Impianto artistico decisamente non supportato da una realizzazione tecnica adeguata. Tralasciando una risoluzione, considerando la mole di dettagli presenti, abbastanza buona, lo stesso non si può dire per l’ottimizzazione. Criticati ampiamente già prima della sua ufficiale release, i tempi di caricamento di Bloodborne sono davvero impietosi. Frammentare così tanto l’esperienza di gioco, non la rovina di certo, però è davvero un enorme deterrente, soprattutto per chi magari non ha molto tempo o per chi, visto il livello di difficoltà decisamente alto, è costretto a ritrovarsi nella schermata di caricamento ogni cinque minuti.

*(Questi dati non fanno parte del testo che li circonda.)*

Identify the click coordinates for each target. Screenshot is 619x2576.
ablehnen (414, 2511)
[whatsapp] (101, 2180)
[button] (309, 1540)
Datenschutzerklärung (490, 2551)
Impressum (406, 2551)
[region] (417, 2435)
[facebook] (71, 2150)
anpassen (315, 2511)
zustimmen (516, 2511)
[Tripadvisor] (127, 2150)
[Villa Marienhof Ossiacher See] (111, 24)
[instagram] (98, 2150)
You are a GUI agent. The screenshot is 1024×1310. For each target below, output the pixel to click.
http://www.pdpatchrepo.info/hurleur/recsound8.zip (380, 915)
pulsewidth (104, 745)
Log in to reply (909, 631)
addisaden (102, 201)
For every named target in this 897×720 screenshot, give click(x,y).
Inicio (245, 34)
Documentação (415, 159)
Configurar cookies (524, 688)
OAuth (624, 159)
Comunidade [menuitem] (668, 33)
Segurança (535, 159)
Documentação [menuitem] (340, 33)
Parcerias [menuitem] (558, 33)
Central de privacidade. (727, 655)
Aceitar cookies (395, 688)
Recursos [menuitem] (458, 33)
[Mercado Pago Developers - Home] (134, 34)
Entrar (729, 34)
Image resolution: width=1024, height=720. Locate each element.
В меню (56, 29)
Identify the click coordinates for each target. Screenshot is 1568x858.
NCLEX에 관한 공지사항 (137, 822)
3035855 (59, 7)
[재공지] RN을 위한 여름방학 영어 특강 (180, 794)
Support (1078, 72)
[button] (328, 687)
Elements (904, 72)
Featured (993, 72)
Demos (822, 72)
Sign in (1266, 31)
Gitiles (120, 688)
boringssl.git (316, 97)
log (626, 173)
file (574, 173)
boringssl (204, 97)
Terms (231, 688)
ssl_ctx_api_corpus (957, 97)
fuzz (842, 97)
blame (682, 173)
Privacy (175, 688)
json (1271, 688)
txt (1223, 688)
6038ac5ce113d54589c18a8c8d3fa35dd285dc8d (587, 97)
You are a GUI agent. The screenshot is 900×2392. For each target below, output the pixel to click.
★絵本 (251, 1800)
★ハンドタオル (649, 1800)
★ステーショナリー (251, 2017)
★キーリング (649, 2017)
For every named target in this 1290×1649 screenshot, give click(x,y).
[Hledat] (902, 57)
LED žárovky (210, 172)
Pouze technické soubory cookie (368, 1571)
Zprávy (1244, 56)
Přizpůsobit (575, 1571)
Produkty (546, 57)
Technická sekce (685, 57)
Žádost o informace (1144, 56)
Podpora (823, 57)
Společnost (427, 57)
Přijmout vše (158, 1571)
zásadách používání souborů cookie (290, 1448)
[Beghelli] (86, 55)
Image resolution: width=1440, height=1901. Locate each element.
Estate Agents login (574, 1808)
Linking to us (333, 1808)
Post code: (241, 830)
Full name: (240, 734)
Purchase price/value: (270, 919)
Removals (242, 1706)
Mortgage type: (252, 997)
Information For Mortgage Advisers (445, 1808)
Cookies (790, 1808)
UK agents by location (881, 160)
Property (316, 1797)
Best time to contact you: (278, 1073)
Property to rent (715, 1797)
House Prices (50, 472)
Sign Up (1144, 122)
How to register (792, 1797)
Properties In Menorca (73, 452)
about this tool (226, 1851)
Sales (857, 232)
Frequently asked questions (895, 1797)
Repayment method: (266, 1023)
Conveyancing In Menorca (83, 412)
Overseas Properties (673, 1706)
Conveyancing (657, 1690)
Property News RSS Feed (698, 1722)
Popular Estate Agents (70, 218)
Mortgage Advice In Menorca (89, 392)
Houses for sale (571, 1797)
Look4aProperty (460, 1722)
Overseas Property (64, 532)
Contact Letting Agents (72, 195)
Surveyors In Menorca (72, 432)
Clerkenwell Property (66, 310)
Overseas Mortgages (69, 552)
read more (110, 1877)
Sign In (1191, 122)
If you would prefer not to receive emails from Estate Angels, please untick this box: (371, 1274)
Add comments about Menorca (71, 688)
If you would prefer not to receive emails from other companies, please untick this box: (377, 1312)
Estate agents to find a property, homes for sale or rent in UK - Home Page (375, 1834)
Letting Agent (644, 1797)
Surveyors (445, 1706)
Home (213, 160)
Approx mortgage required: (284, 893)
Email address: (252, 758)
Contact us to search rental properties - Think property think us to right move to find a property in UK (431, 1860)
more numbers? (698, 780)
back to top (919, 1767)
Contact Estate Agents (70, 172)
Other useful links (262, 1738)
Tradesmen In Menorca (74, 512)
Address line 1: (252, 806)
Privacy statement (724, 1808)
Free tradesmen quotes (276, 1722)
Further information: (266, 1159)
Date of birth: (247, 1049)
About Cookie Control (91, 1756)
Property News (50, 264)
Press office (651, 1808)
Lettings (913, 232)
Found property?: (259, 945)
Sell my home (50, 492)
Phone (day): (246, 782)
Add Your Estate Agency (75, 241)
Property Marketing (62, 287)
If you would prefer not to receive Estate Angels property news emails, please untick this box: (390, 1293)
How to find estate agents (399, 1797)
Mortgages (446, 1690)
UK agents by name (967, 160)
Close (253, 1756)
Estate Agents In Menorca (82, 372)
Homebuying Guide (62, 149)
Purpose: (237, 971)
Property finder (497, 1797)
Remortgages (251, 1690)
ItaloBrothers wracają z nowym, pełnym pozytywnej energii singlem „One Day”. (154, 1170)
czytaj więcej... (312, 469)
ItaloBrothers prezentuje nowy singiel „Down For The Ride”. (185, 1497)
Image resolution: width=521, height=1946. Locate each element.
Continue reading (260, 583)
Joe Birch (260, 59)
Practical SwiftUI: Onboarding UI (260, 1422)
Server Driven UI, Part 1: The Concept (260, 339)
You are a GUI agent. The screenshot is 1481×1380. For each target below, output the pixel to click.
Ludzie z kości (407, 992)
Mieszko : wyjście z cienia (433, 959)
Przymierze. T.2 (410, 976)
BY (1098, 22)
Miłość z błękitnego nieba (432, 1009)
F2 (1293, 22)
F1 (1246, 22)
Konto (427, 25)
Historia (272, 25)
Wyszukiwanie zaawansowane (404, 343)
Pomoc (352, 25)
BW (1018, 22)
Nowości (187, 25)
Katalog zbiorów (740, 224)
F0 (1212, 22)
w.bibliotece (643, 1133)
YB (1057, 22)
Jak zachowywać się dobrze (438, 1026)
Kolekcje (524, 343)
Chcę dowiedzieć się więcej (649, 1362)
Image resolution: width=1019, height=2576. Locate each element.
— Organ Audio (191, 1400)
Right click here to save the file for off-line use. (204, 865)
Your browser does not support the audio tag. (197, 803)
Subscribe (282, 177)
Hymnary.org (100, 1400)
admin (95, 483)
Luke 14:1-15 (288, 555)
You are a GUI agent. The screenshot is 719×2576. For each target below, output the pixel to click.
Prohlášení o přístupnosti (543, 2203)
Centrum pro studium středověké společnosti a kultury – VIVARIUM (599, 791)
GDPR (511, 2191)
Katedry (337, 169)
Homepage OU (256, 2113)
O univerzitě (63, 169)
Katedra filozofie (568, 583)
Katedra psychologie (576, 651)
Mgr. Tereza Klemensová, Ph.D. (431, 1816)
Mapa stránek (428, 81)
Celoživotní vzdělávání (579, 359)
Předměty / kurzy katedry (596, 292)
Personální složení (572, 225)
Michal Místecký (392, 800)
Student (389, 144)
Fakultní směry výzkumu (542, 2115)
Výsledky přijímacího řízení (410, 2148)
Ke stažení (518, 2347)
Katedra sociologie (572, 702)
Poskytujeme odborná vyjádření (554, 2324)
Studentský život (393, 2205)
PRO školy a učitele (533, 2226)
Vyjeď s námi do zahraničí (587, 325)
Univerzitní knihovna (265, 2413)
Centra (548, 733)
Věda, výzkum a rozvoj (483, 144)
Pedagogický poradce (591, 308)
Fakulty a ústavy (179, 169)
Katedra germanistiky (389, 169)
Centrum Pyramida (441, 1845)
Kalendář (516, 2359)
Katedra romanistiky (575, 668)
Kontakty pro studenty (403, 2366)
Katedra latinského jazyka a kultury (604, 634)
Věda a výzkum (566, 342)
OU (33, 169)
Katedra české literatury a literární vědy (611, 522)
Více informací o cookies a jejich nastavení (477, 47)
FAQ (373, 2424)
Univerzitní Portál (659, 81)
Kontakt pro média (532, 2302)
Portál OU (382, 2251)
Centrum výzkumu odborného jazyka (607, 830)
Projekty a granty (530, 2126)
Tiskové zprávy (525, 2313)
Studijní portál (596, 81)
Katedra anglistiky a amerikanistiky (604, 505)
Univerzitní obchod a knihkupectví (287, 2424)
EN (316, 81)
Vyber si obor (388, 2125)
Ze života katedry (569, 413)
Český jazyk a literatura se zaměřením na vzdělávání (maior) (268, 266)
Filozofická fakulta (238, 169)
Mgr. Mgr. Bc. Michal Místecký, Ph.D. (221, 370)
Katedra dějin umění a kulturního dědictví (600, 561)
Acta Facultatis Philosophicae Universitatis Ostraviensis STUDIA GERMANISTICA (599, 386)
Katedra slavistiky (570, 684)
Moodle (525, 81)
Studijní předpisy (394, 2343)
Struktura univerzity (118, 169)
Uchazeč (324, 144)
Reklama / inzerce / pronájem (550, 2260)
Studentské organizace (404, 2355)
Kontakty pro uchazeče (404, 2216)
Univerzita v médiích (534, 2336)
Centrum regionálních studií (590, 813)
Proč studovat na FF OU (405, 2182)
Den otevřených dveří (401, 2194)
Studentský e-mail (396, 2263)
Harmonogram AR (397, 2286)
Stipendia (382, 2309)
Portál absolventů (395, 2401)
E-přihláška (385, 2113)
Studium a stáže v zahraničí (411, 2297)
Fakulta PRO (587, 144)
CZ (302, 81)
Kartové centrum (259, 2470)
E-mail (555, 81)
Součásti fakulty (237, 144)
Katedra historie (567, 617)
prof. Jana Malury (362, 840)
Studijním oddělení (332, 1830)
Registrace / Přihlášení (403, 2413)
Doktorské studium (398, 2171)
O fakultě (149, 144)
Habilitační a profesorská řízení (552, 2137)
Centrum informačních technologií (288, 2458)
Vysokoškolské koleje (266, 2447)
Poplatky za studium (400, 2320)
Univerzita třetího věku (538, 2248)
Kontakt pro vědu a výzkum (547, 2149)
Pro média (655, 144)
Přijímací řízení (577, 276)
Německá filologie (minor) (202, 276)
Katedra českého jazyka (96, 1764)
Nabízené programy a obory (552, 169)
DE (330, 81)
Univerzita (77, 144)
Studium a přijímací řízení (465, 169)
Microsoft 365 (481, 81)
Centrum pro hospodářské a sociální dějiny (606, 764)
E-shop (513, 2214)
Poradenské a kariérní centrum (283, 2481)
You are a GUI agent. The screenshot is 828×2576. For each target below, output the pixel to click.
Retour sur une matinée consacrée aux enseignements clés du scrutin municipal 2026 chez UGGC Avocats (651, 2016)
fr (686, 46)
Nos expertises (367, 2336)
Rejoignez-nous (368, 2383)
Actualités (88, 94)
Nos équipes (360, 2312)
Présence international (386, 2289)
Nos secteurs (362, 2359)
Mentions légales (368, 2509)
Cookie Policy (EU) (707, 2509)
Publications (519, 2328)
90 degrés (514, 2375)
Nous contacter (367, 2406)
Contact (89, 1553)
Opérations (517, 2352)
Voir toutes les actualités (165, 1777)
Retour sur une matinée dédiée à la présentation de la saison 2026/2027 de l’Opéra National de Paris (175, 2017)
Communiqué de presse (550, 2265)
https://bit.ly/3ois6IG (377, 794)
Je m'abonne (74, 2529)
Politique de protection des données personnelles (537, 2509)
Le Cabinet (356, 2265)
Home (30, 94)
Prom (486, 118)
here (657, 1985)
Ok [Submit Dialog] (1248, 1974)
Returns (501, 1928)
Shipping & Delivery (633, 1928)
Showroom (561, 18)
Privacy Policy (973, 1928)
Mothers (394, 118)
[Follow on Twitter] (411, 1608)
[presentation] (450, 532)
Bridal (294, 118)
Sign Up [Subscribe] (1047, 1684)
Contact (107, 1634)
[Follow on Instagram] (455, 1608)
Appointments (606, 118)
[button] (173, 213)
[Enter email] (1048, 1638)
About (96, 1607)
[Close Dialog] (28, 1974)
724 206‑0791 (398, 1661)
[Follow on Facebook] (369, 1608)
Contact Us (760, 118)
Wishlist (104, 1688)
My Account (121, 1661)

A fronte di un’ottimizzazione approssimativa, il gioco non si sforza nemmeno di venire incontro al giocatore, mettendo ad esempio un sistema di teletrasporto più efficiente. Vi basti pensare che prima di poter visitare una differente location, dovete necessariamente passare per Il Sogno del Cacciatore, una sorta di Hub centrale, praticamente il Nexus di Bloodborne. Problema ovviamente in parte mitigato dall’incredibile level design che a, conti fatti, rende inutile il teletrasporto all’interno di ogni “macroarea”. Se ciò non bastasse un frame rate leggermenete ballerino, un sistema di compenetrazioni rimasto invariato dal primo episodio e una telecamera ancora da migliorare, chiudono il quadro su un versante tecnico sorretto unicamente dalla magistrale realizzazione artistica.